DATA SECTION
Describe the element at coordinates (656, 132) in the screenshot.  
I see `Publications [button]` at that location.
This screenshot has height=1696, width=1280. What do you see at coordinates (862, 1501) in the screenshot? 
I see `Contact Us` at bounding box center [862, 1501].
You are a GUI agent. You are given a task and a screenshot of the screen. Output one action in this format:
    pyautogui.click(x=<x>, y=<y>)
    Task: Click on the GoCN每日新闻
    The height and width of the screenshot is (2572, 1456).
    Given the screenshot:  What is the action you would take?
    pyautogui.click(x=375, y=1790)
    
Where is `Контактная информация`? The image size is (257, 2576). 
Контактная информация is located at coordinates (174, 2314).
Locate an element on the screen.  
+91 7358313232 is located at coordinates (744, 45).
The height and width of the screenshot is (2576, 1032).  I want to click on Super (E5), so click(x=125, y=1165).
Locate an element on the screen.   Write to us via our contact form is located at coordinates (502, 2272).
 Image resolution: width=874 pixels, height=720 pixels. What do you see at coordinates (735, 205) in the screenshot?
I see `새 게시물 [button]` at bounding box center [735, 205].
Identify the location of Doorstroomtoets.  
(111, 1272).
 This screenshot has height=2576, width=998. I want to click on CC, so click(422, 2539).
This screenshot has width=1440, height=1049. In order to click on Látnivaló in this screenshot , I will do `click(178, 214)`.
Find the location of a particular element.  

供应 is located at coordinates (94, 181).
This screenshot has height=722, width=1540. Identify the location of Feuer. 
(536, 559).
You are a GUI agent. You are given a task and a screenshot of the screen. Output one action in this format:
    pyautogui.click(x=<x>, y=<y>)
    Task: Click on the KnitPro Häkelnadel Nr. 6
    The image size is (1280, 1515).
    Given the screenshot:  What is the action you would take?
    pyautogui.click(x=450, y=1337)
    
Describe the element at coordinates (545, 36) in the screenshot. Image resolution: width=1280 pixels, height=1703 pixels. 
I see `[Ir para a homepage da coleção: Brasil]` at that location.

WORK TO BE COMPLETED
Each entry must be output exactly as it was written.

WRITTEN ANSWER
Describe the element at coordinates (656, 132) in the screenshot.  
I see `Publications [button]` at that location.
This screenshot has height=1696, width=1280. What do you see at coordinates (862, 1501) in the screenshot? 
I see `Contact Us` at bounding box center [862, 1501].
You are a GUI agent. You are given a task and a screenshot of the screen. Output one action in this format:
    pyautogui.click(x=<x>, y=<y>)
    Task: Click on the GoCN每日新闻
    The height and width of the screenshot is (2572, 1456).
    Given the screenshot:  What is the action you would take?
    pyautogui.click(x=375, y=1790)
    
Where is `Контактная информация`? The image size is (257, 2576). 
Контактная информация is located at coordinates (174, 2314).
Locate an element on the screen.  
+91 7358313232 is located at coordinates (744, 45).
The height and width of the screenshot is (2576, 1032).  I want to click on Super (E5), so click(x=125, y=1165).
Locate an element on the screen.   Write to us via our contact form is located at coordinates (502, 2272).
 Image resolution: width=874 pixels, height=720 pixels. What do you see at coordinates (735, 205) in the screenshot?
I see `새 게시물 [button]` at bounding box center [735, 205].
Identify the location of Doorstroomtoets.  
(111, 1272).
 This screenshot has height=2576, width=998. I want to click on CC, so click(422, 2539).
This screenshot has width=1440, height=1049. In order to click on Látnivaló in this screenshot , I will do `click(178, 214)`.
Find the location of a particular element.  

供应 is located at coordinates (94, 181).
This screenshot has height=722, width=1540. Identify the location of Feuer. 
(536, 559).
You are a GUI agent. You are given a task and a screenshot of the screen. Output one action in this format:
    pyautogui.click(x=<x>, y=<y>)
    Task: Click on the KnitPro Häkelnadel Nr. 6
    The image size is (1280, 1515).
    Given the screenshot:  What is the action you would take?
    pyautogui.click(x=450, y=1337)
    
Describe the element at coordinates (545, 36) in the screenshot. Image resolution: width=1280 pixels, height=1703 pixels. 
I see `[Ir para a homepage da coleção: Brasil]` at that location.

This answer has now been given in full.